Who you are trying to reach and how you reach them outweighs just putting stuff out there.

Just because you can broadcast a message doesn’t mean people are listening or are going to stay.

Getting others to stand beside you is about nurturing and building from a base, that way it becomes easier for them to come back.

We are obsessed with communication and the places to put our message, rather than the overall message that goes into our communication.

This article looks at mistakes I have made. Looking back in 2018, it is clear that just because you can create and publish, doesn’t mean that you will see any form of return when a goal is building an audience that is yours. Let me share this with you.

In short, we can all create and broadcast but:


 

– It may mean something to you, but not to your marketplace

– It is pretty lonely when a message resonates with no one

– If you are continually borrowing audiences ie. paying Facebook, Google and the message doesn’t connect, all you have is paying someone else

– No one listens if you say nothing different or of worth to someone else

– It all becomes pretty empty when there isn’t an audience to serve

– The message you communicate has to align with what your business does


 

These are conclusions looking back at my own work from a few years ago.

I cleared my office last week.

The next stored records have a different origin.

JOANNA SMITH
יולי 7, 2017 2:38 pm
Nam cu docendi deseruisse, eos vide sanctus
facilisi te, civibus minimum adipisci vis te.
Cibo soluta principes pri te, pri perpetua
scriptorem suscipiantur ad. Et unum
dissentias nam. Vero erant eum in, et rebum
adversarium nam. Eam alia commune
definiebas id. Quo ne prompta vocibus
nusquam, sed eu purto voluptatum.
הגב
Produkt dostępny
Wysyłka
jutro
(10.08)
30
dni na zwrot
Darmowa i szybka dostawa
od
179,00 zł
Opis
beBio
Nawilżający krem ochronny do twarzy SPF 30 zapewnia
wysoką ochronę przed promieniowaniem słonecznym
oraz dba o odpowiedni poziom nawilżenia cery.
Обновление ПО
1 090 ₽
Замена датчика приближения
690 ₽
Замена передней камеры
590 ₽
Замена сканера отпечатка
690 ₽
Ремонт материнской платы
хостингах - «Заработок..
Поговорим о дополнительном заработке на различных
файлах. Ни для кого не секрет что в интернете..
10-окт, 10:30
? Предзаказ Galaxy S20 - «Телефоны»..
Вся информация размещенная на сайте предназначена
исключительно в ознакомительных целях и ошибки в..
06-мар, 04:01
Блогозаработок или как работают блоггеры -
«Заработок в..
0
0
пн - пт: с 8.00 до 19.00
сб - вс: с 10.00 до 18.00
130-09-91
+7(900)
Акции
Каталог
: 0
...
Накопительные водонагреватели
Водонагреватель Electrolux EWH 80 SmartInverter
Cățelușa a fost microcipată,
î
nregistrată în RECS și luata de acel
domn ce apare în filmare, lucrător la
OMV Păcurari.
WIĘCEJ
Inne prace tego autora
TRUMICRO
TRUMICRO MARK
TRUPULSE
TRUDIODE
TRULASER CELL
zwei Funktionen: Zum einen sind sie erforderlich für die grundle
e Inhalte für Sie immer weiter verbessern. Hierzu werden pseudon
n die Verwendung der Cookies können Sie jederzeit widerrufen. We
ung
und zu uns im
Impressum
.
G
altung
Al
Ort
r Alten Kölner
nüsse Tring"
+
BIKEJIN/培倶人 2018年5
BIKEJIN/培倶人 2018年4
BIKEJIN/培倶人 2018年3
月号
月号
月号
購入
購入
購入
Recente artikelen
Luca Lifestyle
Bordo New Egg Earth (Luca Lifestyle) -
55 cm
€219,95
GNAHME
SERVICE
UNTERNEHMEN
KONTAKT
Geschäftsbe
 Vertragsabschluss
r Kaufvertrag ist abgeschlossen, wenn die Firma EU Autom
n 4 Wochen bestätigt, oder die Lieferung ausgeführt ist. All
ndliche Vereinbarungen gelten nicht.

I found a burst of activity between 2012 to mid 2013. From a magazine to a range of ebooks, it was focused on being helpful and educating from a perspective of how people look at their marketing.

It got me nowhere. I barely had an audience and was one idea after another, rather than focusing on one discipline (although blogging started ‘properly’ from January 2012). I was creating work but did not have an objective to build an audience.

 

MY MEANINGLESS CONTENT FOR YOU

If You Could Go Back

(445 views, 3 downloads from Slideshare)

Whilst a solid idea, looking back, the 2013 If You Could Go Back project did not align with my business and became a huge drain on time and resources.

It worked like this. I asked 20 local business owners what three things they would do differently if they could go back to the start of their careers. It was documented, had its own site to download  and the intention was to keep this going so it could become a book for a business to sponsor. It nosedived. I had no audience, the people I interviewed had no audience, reach was minimal.

However, if this project was taken on board by an organisation that focuses on the growth of small business from the Local Chamber to a government backed initiative, this could take on a life of its own. To established organisations they have a ready made audience in place and relevant to their development.

If You Could Go Back In Time & Advise Your Younger Self from Mark Masters

 

The Best Practice Guides

During 2013, I had spent time producing a couple of ebooks that were called:

  • How to stand out from the crowd (343 views, 5 downloads)

Idg best practice_guide from Mark Masters

 

  • The good, the bad and the ugly. Social media, the digital world and the role content marketing plays in your business growth (392 views, 2 downloads)

The Good, The Bad & The Ugly – The Changing World Of Content Marketing In Your Business Growth from Mark Masters

These were two, quite in depth ebooks, that had a design element added, so it became more than a dull PDF with an 11 point arial font on a white background.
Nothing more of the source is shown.